Look below for the line that has "Рихтовочный инструмент". Set down the lines from there through the line that has "Диагностическое оборудование", exactly as written.

- **Records provided**:
- Opening Delimiter -

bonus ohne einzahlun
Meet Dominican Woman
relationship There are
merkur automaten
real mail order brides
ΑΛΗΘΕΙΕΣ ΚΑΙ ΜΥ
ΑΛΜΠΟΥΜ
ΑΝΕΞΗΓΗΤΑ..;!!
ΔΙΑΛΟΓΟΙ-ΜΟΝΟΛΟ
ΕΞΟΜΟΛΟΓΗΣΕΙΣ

- Closing Delimiter -
- Opening Delimiter -

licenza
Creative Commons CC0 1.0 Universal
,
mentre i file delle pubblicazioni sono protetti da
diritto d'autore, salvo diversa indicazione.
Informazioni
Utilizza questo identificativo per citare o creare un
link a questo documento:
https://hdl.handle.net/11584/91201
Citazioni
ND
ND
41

- Closing Delimiter -
- Opening Delimiter -

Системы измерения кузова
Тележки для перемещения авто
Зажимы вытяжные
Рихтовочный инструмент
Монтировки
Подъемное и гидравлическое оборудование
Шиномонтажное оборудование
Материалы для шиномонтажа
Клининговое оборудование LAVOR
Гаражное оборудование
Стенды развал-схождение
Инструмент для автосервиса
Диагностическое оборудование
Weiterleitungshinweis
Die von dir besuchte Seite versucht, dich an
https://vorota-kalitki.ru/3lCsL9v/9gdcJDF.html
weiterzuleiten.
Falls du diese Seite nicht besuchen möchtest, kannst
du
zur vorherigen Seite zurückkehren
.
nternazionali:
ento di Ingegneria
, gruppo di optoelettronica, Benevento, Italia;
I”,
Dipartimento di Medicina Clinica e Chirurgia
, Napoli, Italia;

- Closing Delimiter -

- **Result for this exercise**:
Рихтовочный инструмент
Монтировки
Подъемное и гидравлическое оборудование
Шиномонтажное оборудование
Материалы для шиномонтажа
Клининговое оборудование LAVOR
Гаражное оборудование
Стенды развал-схождение
Инструмент для автосервиса
Диагностическое оборудование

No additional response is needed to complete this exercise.